» Task to complete
For the listing below, show each line that includes the string "lesen".

» Provided material
※ ※ ※
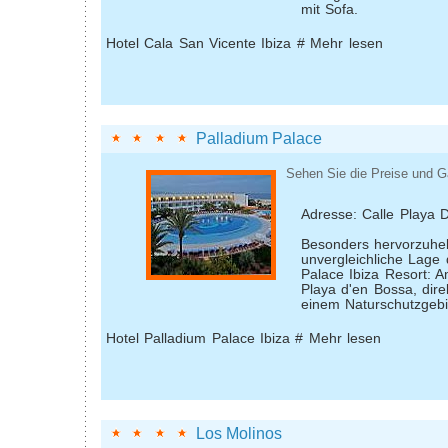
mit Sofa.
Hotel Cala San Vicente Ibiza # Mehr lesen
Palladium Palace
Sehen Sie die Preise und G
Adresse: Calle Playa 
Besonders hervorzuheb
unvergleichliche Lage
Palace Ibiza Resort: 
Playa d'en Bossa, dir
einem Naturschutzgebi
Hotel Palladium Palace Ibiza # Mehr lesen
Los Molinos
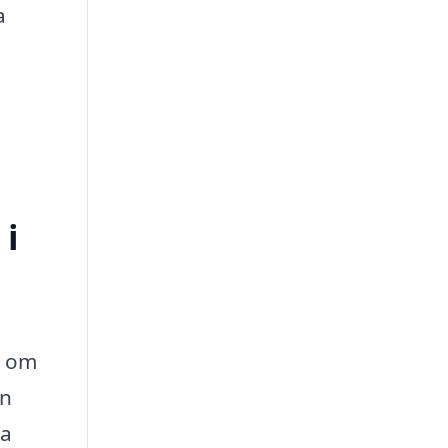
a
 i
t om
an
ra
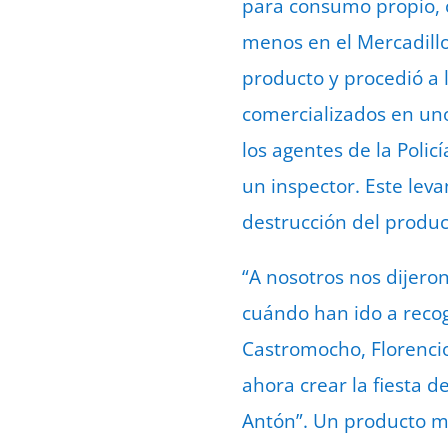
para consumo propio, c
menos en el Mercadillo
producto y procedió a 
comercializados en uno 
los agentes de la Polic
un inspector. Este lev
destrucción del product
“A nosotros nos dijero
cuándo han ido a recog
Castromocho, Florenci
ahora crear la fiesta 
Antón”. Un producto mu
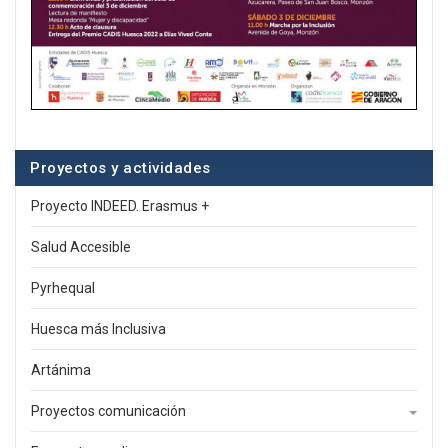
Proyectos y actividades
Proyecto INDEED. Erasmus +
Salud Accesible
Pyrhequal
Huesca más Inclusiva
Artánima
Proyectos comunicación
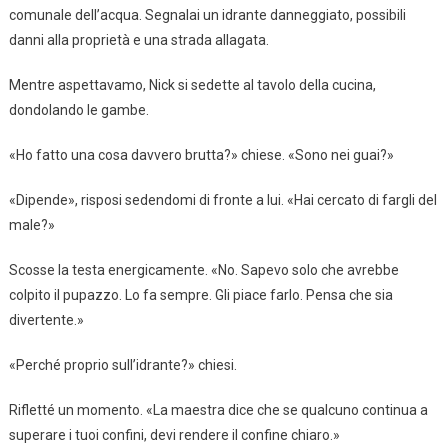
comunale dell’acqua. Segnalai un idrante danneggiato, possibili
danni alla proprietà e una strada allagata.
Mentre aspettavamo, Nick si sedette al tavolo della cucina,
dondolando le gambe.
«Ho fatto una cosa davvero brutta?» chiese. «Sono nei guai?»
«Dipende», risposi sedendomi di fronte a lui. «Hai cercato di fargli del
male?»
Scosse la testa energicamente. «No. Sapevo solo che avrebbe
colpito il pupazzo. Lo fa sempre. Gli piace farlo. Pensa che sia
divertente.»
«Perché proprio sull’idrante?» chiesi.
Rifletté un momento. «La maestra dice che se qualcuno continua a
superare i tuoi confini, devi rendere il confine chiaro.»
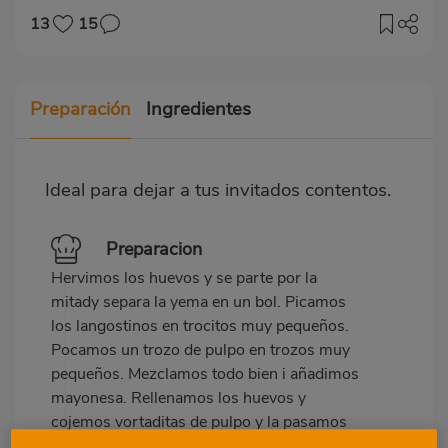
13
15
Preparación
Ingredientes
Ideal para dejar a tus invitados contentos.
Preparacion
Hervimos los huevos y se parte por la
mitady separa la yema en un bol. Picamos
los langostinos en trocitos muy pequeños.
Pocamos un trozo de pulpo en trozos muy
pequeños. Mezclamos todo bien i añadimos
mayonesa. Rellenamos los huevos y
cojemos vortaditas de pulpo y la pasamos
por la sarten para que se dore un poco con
※ ※ ※
» Response below
Hotel Cala San Vicente Ibiza # Mehr lesen
Hotel Palladium Palace Ibiza # Mehr lesen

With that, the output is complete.